- [WHAT IS NEEDED]: List all lines in the material below that contain "proiectelor".

(RECORD EXTRACTS)

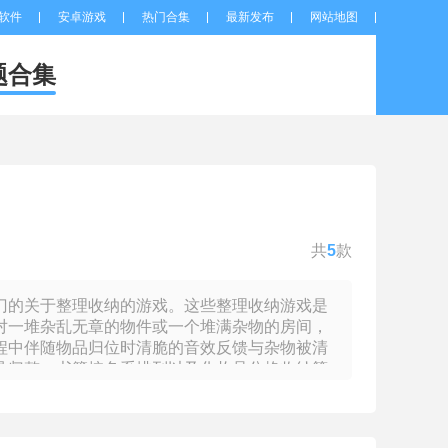
软件
安卓游戏
热门合集
最新发布
网站地图
题合集
共
5
款
门的关于整理收纳的游戏。这些整理收纳游戏是
对一堆杂乱无章的物件或一个堆满杂物的房间，
程中伴随物品归位时清脆的音效反馈与杂物被清
具归整、书籍按色系排列以及化妆品分格收纳等
高度调节等轻量解谜要素，要求玩家在有限容器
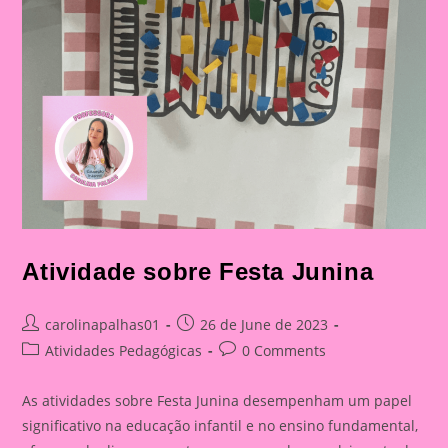
Atividade sobre Festa Junina
Post
Post
carolinapalhas01
26 de June de 2023
author:
published:
Post
Post
Atividades Pedagógicas
0 Comments
category:
comments:
As atividades sobre Festa Junina desempenham um papel
significativo na educação infantil e no ensino fundamental,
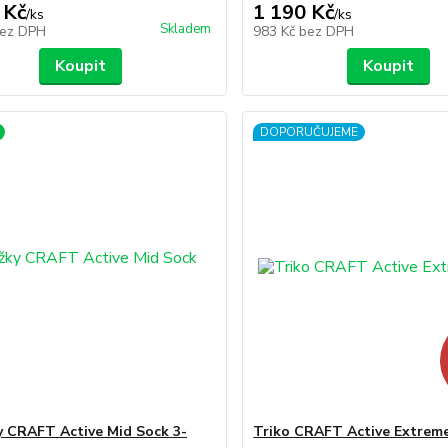
 Kč
1 190 Kč
/
ks
/
ks
Skladem
ez DPH
983 Kč
bez DPH
Koupit
Koupit
DOPORUČUJEME
 CRAFT Active Mid Sock 3-
Triko CRAFT Active Extreme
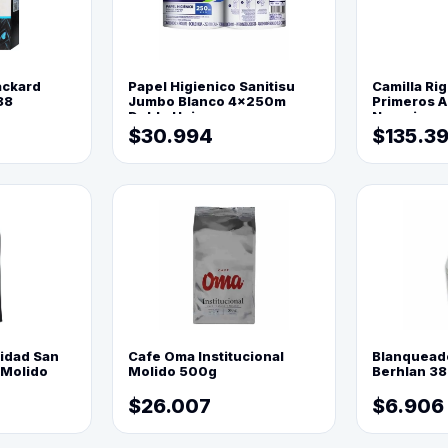
ackard
Papel Higienico Sanitisu
Camilla Rig
88
Jumbo Blanco 4x250m
Primeros Au
Doble Hoja
Naranja
$30.994
$135.3
lidad San
Cafe Oma Institucional
Blanquead
 Molido
Molido 500g
Berhlan 3
$26.007
$6.906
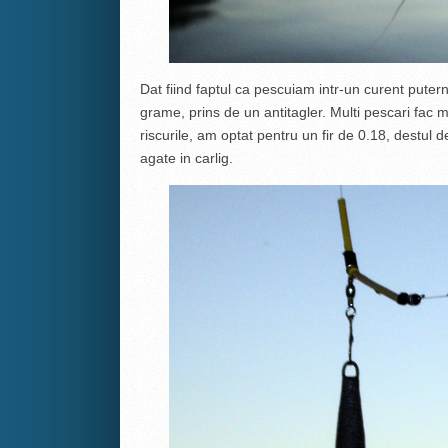
Dat fiind faptul ca pescuiam intr-un curent pute
grame, prins de un antitagler. Multi pescari fac mo
riscurile, am optat pentru un fir de 0.18, destul
agate in carlig.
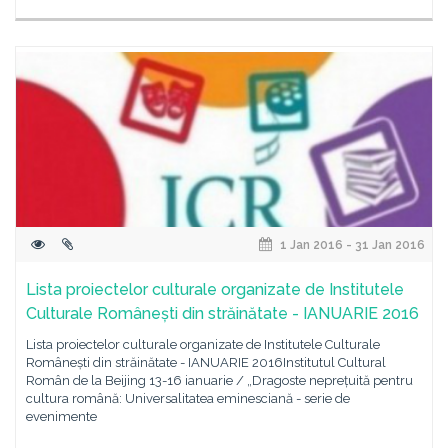
1 Jan 2016 - 31 Jan 2016
Lista proiectelor culturale organizate de Institutele
Culturale Românești din străinătate - IANUARIE 2016
Lista proiectelor culturale organizate de Institutele Culturale
Românești din străinătate - IANUARIE 2016Institutul Cultural
Român de la Beijing 13-16 ianuarie / „Dragoste neprețuită pentru
cultura română: Universalitatea eminesciană - serie de
evenimente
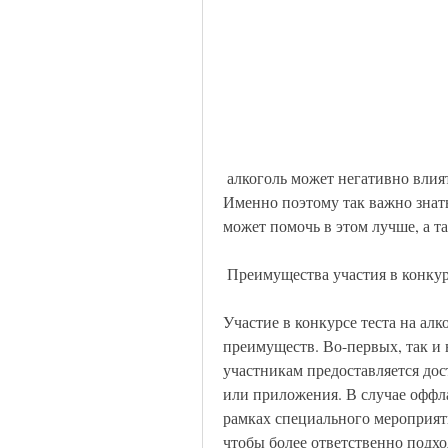
 алкоголь может негативно влиять на здоровье и вызывать серьезные заболевания. 
Именно поэтому так важно знать
может помочь в этом лучше, а т
 Преимущества участия в конкур
Участие в конкурсе теста на алк
преимуществ. Во-первых, так и 
участникам предоставляется дост
или приложения. В случае оффла
рамках специального мероприятия
чтобы более ответственно подход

(End RECORD EXTRACTS)

- [REPLY]:
Lista proiectelor culturale organizate de Institutele
Lista proiectelor culturale organizate de Institutele Culturale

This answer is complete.